Neue Bremm (Gedenkstätte Gestapo-Lager Neue Bremm) was a Nazi torture camp in Saarbrücken, set up in 1943 by the Gestapo intentionally with no oversight from other institutions. It was designed to break prisoners who were not destined for immediate death. Some prisoners were held only for a few weeks, others, much longer; both men, and women. During that time they were put to work in slave-labour commandos and broken. Those who survived purposeful starvation were sent on to Nazi concentration camps such as Buchenwald. Approximately 20,000 men and women passed through Neue Bremm, including Jews from occupied Eastern Europe as well as Frenchmen, Belgians, Britons and Italians. However, the total number of casualties remains unknown.
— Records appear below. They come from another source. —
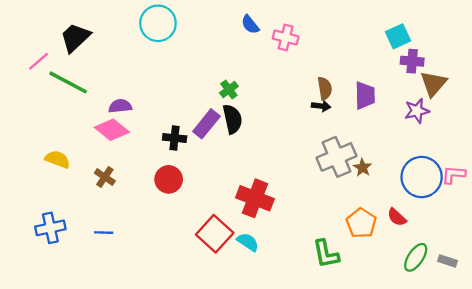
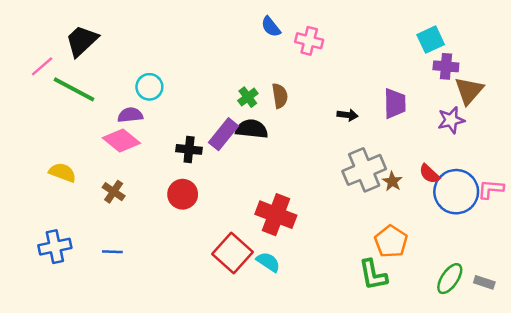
cyan circle: (158, 23) -> (149, 87), moved, size x0.7
brown semicircle: (325, 88) -> (280, 96), moved
black semicircle: (232, 119) -> (252, 129), turned -72
red semicircle: (397, 217) -> (429, 174), moved
green L-shape: (326, 254) -> (373, 275), moved

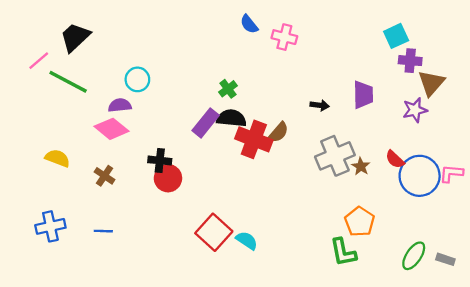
brown semicircle: (280, 96) -> (278, 132), moved, turned 50
black cross: (189, 149) -> (160, 161), moved
red cross: (276, 215) -> (254, 139), moved

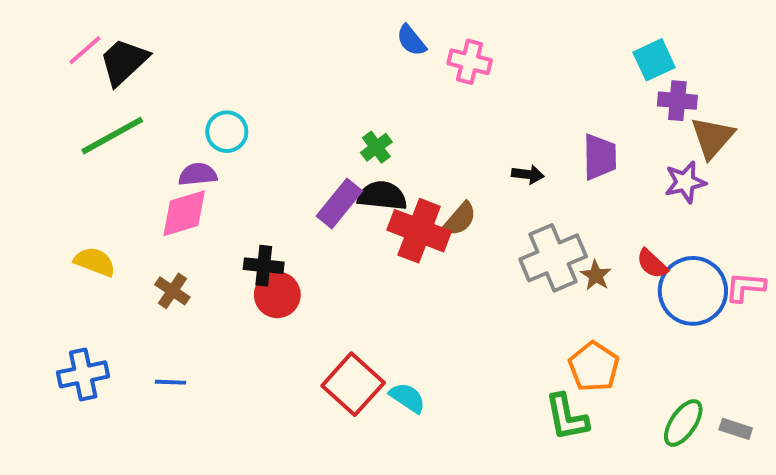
pink line: (39, 61) -> (85, 50), moved
green line: (68, 82) -> (112, 136), turned -57
pink diamond: (112, 129) -> (184, 213), turned -56

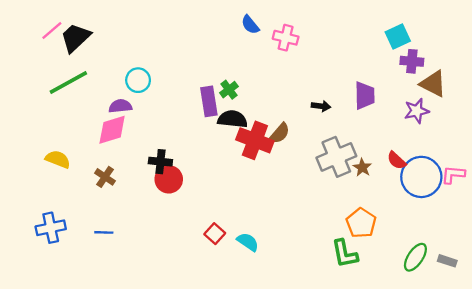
brown triangle: (712, 137) -> (433, 84), turned -44
purple rectangle: (339, 204) -> (209, 101), moved, turned -48
red square: (353, 384) -> (215, 234), size x0.6

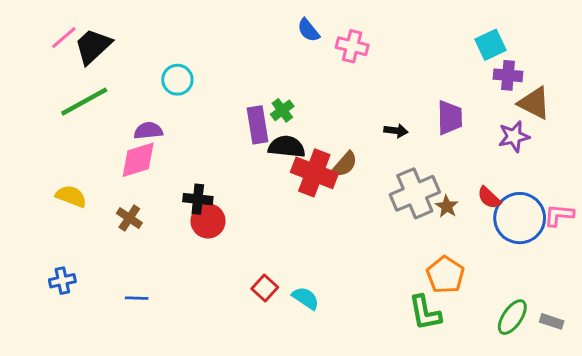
cyan circle: (138, 80) -> (177, 80), moved
blue cross: (51, 228) -> (62, 281), size x0.7
blue line: (104, 232) -> (137, 298), moved

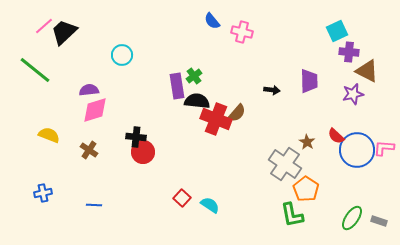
green line: (84, 102) -> (35, 70), moved, turned 68
purple semicircle: (148, 131) -> (89, 90), moved
gray cross: (415, 193) -> (285, 164), moved, turned -32

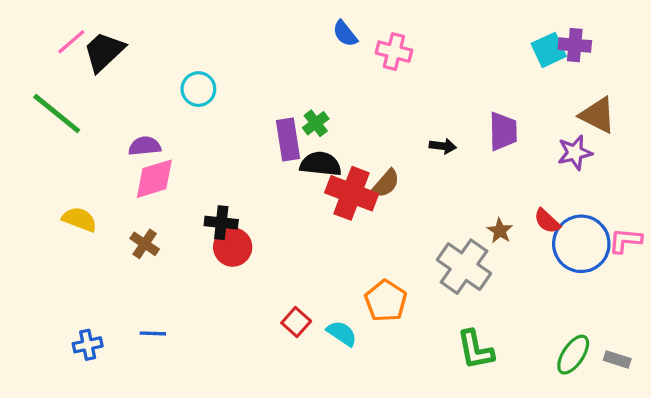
purple cross: (349, 52) -> (575, 45), moved
orange pentagon: (306, 189) -> (386, 301), moved
blue cross: (43, 193) -> (88, 345), moved

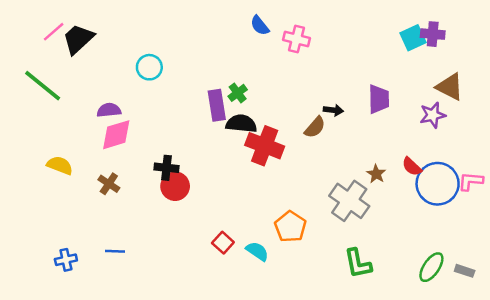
brown semicircle: (386, 184) -> (315, 127), moved

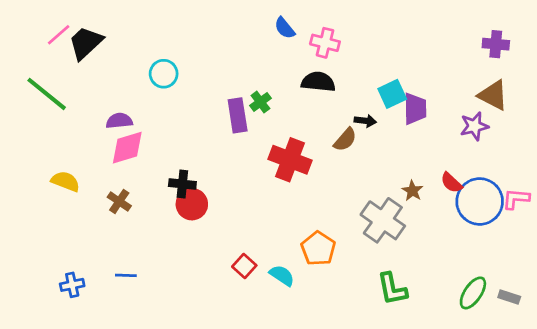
purple cross: (433, 34) -> (496, 44), moved
cyan square: (413, 38) -> (392, 94), moved
black semicircle: (241, 124) -> (318, 82), moved

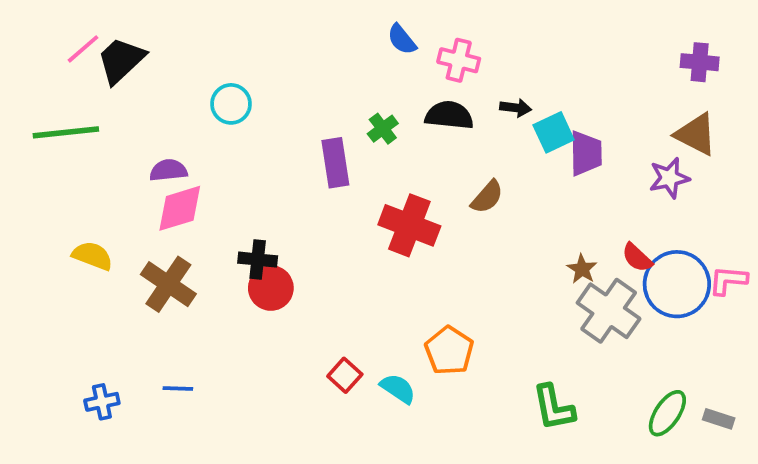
green line: (47, 94) -> (66, 132), turned -45
green cross: (260, 102) -> (383, 129), moved
black arrow: (365, 121) -> (516, 108), moved
brown cross: (119, 201) -> (168, 284), size x1.6
gray cross: (383, 220) -> (609, 311), moved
Short term torture camps like Neue Bremm were called Straflager. The torture is reported to have included hopping crouched for 6 to 8 hours a day. Further, they were starved and deprived of sleep. The Straflager camps held the same pains as the other Nazi concentration camps in German-occupied Europe but with corporal punishment compacted into just days.

After the war, the French military put dozens of Neue Bremm personnel, including the commandant, Fritz Schmoll, on trial for war crimes. A number of them, including Schmoll, were found guilty and executed. Others were given prison sentences.